An intelligent framework for skin cancer detection and classification using fusion of Squeeze-Excitation-DenseNet with Metaheuristic-driven ensemble deep learning models.
Journal:
Scientific reports
Published Date:
Mar 3, 2025
Abstract
Skin cancer is the most dominant and critical method of cancer, which arises all over the world. Its damaging effects can range from disfigurement to major medical expenditures and even death if not analyzed and preserved timely. Conventional models of skin cancer recognition require a complete physical examination by a specialist, which is time-wasting in a few cases. Computer-aided medicinal analytical methods have gained massive popularity due to their efficiency and effectiveness. This model can assist dermatologists in the initial recognition of skin cancer, which is significant for early diagnosis. An automatic classification model utilizing deep learning (DL) can help doctors perceive the kind of skin lesion and improve the patient's health. The classification of skin cancer is one of the hot topics in the research field, along with the development of DL structure. This manuscript designs and develops a Detection of Skin Cancer Using an Ensemble Deep Learning Model and Gray Wolf Optimization (DSC-EDLMGWO) method. The proposed DSC-EDLMGWO model relies on the recognition and classification of skin cancer in biomedical imaging.

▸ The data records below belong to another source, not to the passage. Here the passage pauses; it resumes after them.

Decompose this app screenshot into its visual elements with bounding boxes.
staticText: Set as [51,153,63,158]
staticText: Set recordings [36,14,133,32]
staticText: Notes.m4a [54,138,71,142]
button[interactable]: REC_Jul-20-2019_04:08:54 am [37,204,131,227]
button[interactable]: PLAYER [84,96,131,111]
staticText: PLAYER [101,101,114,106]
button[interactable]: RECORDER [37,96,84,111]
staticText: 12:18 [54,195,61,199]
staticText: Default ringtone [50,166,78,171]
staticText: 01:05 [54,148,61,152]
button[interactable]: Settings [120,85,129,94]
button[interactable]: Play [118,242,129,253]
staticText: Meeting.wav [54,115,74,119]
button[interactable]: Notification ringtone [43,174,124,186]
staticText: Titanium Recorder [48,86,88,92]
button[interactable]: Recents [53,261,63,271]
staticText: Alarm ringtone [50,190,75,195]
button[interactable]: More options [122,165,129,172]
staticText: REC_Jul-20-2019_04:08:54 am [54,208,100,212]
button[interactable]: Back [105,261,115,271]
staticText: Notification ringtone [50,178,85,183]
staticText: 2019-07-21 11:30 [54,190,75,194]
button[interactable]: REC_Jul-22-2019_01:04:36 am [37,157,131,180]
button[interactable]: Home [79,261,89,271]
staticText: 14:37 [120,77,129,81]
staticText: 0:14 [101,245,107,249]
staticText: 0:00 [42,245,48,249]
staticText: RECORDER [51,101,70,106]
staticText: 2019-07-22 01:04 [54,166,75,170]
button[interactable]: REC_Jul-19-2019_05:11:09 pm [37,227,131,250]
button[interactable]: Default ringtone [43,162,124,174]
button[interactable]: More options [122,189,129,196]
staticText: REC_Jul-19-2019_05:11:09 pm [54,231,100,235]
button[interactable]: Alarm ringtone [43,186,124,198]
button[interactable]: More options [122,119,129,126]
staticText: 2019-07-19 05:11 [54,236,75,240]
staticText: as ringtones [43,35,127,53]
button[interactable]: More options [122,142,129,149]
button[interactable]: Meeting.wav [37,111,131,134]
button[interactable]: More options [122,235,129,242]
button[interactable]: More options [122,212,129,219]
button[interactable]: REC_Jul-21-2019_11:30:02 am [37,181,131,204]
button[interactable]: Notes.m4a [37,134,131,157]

The presented DSC-EDLMGWO model initially involves the image preprocessing stage at two levels: contract enhancement using the CLAHE method and noise removal using the wiener filter (WF) model. Furthermore, the proposed DSC-EDLMGWO model utilizes the SE-DenseNet method, which is the fusion of the squeeze-and-excitation (SE) module and DenseNet to extract features. For the classification process, the ensemble of DL models, namely the long short-term memory (LSTM) technique, extreme learning machine (ELM) model, and stacked sparse denoising autoencoder (SSDA) method, is employed. Finally, the gray wolf optimization (GWO) method optimally adjusts the ensemble DL models' hyperparameter values, resulting in more excellent classification performance. The effectiveness of the DSC-EDLMGWO approach is evaluated using a benchmark image database, with outcomes measured across various performance metrics. The experimental validation of the DSC-EDLMGWO approach portrayed a superior accuracy value of 98.38% and 98.17% under HAM10000 and ISIC datasets across other techniques.